Resampling Procedures for Making Inference under Nested Case-control Studies.
Abstract
The nested case-control (NCC) design have been widely adopted as a cost-effective solution in many large cohort studies for risk assessment with expensive markers, such as the emerging biologic and genetic markers. To analyze data from NCC studies, conditional logistic regression (Goldstein and Langholz, 1992; Borgan et al., 1995) and maximum likelihood (Scheike and Juul, 2004; Zeng et al., 2006) based methods have been proposed.
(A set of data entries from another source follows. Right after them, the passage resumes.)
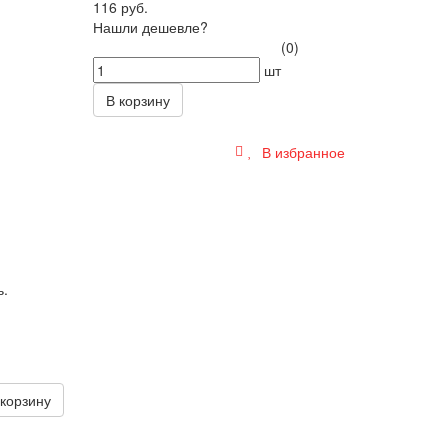
116 руб.
Нашли дешевле?
(0)
шт
В корзину
В избранное
ь.
 корзину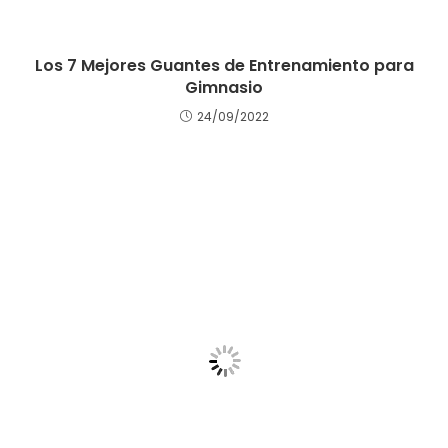
Los 7 Mejores Guantes de Entrenamiento para
Gimnasio
24/09/2022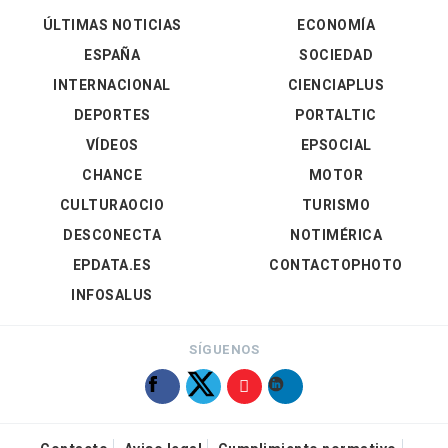
ÚLTIMAS NOTICIAS
ECONOMÍA
ESPAÑA
SOCIEDAD
INTERNACIONAL
CIENCIAPLUS
DEPORTES
PORTALTIC
VÍDEOS
EPSOCIAL
CHANCE
MOTOR
CULTURAOCIO
TURISMO
DESCONECTA
NOTIMÉRICA
EPDATA.ES
CONTACTOPHOTO
INFOSALUS
SÍGUENOS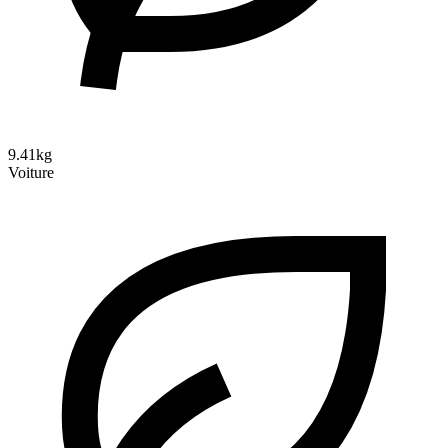
9.41kg
Voiture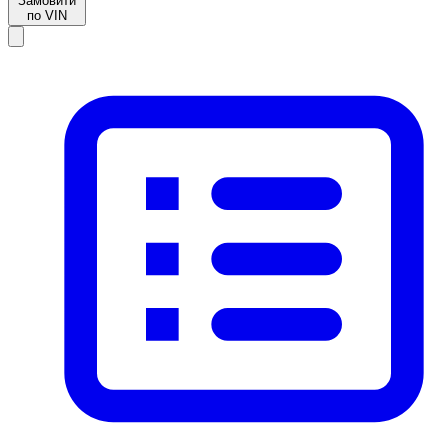
Замовити
по VIN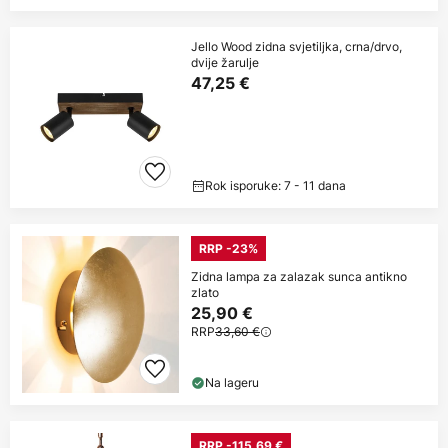
Jello Wood zidna svjetiljka, crna/drvo,
dvije žarulje
47,25 €
Rok isporuke: 7 - 11 dana
RRP -23%
Zidna lampa za zalazak sunca antikno
zlato
25,90 €
RRP
33,60 €
Na lageru
RRP -115,69 €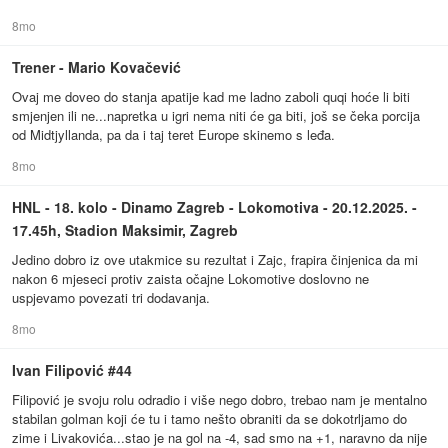
8mo
Trener - Mario Kovačević
Ovaj me doveo do stanja apatije kad me ladno zaboli quqi hoće li biti
smjenjen ili ne...napretka u igri nema niti će ga biti, još se čeka porcija
od Midtjyllanda, pa da i taj teret Europe skinemo s leđa.
8mo
HNL - 18. kolo - Dinamo Zagreb - Lokomotiva - 20.12.2025. -
17.45h, Stadion Maksimir, Zagreb
Jedino dobro iz ove utakmice su rezultat i Zajc, frapira činjenica da mi
nakon 6 mjeseci protiv zaista očajne Lokomotive doslovno ne
uspjevamo povezati tri dodavanja.
8mo
Ivan Filipović #44
Filipović je svoju rolu odradio i više nego dobro, trebao nam je mentalno
stabilan golman koji će tu i tamo nešto obraniti da se dokotrljamo do
zime i Livakovića...stao je na gol na -4, sad smo na +1, naravno da nije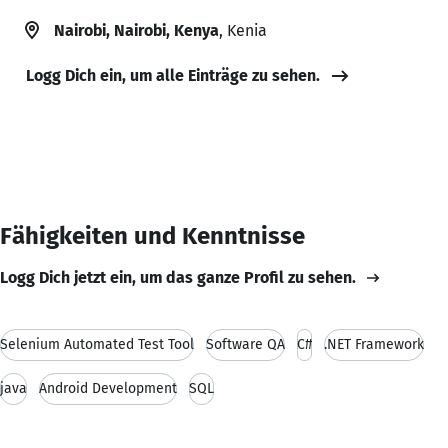
Nairobi, Nairobi, Kenya
, Kenia
Logg Dich ein, um alle Einträge zu sehen.
Fähigkeiten und Kenntnisse
Logg Dich jetzt ein, um das ganze Profil zu sehen.
Selenium Automated Test Tool
Software QA
C#
.NET Framework
java
Android Development
SQL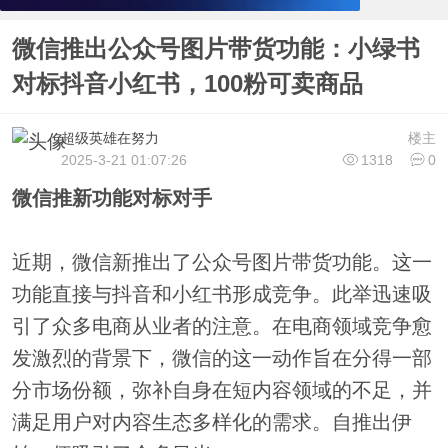
微信推出公众号图片带货功能：小绿书
对标抖音小红书，100粉可卖商品
超级英雄在努力
楼主
2025-3-21 01:07:26
1318
0
微信推新功能对标对手
近期，微信新推出了公众号图片带货功能。这一
功能直接与抖音和小红书形成竞争。此举迅速吸
引了众多电商从业者的注意。在电商领域竞争愈
发激烈的背景下，微信的这一动作旨在分得一部
分市场份额，弥补自身在短内容领域的不足，并
满足用户对内容生态多样化的需求。自推出伊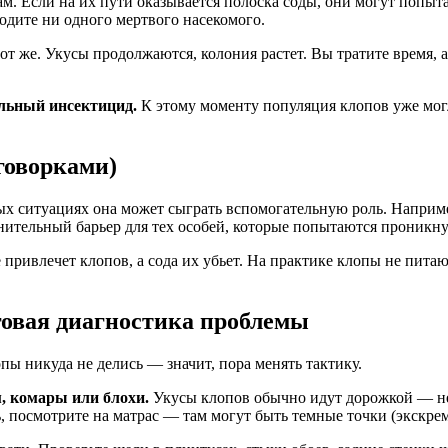
м. Если на их пути оказывается полоска соды, они могут попыта
ходите ни одного мертвого насекомого.
тот же. Укусы продолжаются, колония растет. Вы тратите время,
альный инсектицид.
К этому моменту популяция клопов уже могла
оговорками)
орых ситуациях она может сыграть вспомогательную роль. Напри
тельный барьер для тех особей, которые попытаются проникнуть
привлечет клопов, а сода их убьет. На практике клопы не питаю
аговая диагностика проблемы
пы никуда не делись — значит, пора менять тактику.
м, комары или блохи.
Укусы клопов обычно идут дорожкой — не
, посмотрите на матрас — там могут быть темные точки (экскре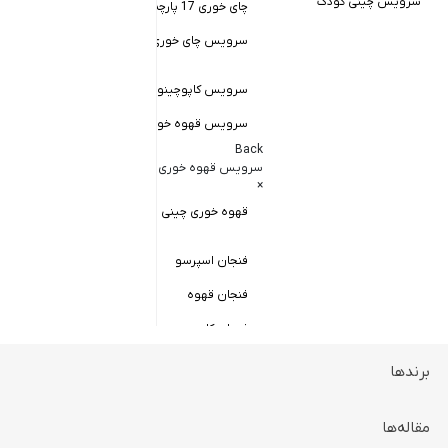
سرویس چینی کودک
چای خوری 17 پارچه
Back
کاسه سالاد خور
سرویس چای خوری چینی زرین
×
سالاد خوری چ
سرویس کاپوچینو و لاته
سرویس قهوه خوری
کاسه ماست 
Back
سرویس پیال
سرویس قهوه خوری
×
سرویس قاب 
قهوه خوری چینی زرین
فنجان اسپرسو
فنجان قهوه
فنجان کاپوچینو
برندها
ظروف سرو و پذیرایی
Back
ظروف سرو و پذیرایی
مقاله‌ها
×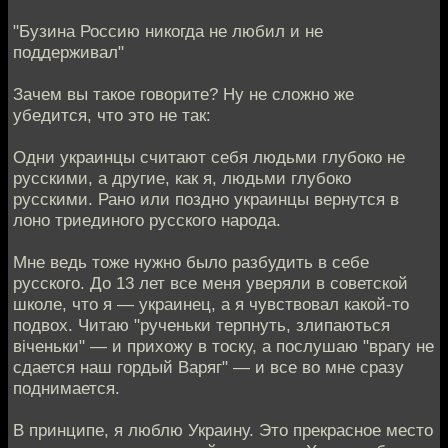
"Бузина Россию никогда не любил и не
поддерживал"
Зачем вы такое говорите? Ну не сложно же
убедится, что это не так:
Одни украинцы считают себя людьми глубоко не
русскими, а другие, как я, людьми глубоко
русскими. Рано или поздно украинцы вернутся в
лоно триединого русского народа.
Мне ведь тоже нужно было разбудить в себе
русского. До 13 лет все меня уверяли в советской
школе, что я — украинец, а я чувствовал какой-то
подвох. Читаю "рученьки терпнуть, злипаються
віченьки" — и прихожу в тоску, а послушаю "врагу не
сдается наш гордый Варяг" — и все во мне сразу
поднимается.
В принципе, я люблю Украину. Это прекрасное место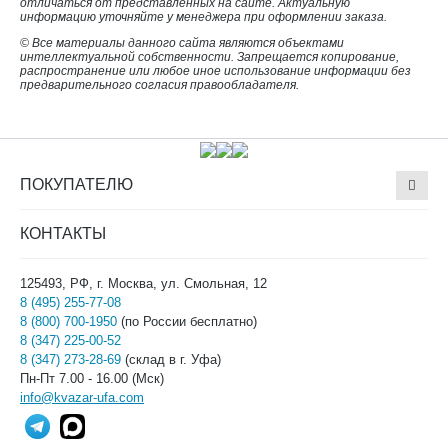
отличаться от представленных на сайте. Актуальную
информацию уточняйте у менеджера при оформлении заказа.
© Все материалы данного сайта являются объектами
интеллектуальной собственности. Запрещается копирование,
распространение или любое иное использование информации без
предварительного согласия правообладателя.
ПОКУПАТЕЛЮ
КОНТАКТЫ
125493, РФ, г. Москва, ул. Смольная, 12
8 (495) 255-77-08
8 (800) 700-1950
(по России бесплатно)
8 (347) 225-00-52
8 (347) 273-28-69
(склад в г. Уфа)
Пн-Пт 7.00 - 16.00 (Мск)
info@kvazar-ufa.com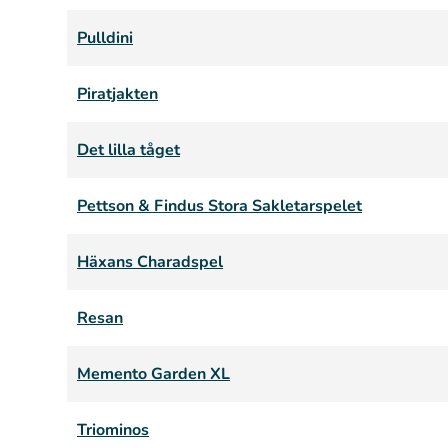
Pulldini
Piratjakten
Det lilla tåget
Pettson & Findus Stora Sakletarspelet
Häxans Charadspel
Resan
Memento Garden XL
Triominos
However, most of these methods either cannot be easily extended beyond the Cox model (Cox, 1972) or require additional modeling assumptions. More generally applicable approaches based on inverse probability weighting (IPW) have been proposed as useful alternatives (Samuelsen, 1997; Chen, 2001; Samuelsen et al., 2007). However, due to the complex correlation structure induced by repeated finite risk set sampling, interval estimation for such IPW estimators remain challenging especially when the estimation involves non-smooth objective functions or when making simultaneous inferences about functions. Standard resampling procedures such as the bootstrap cannot accommodate the correlation and thus are not directly applicable. In this paper, we propose a resampling procedure that can provide valid estimates for the distribution of a broad class of IPW estimators. Simulation results suggest that the proposed procedures perform well in settings when analytical variance estimator is infeasible to derive or gives less optimal performance. The new procedures are illustrated with data from the Framingham Offspring Study to characterize individual level cardiovascular risks over time based on the Framingham risk score, C-reactive protein (CRP) and a genetic risk score.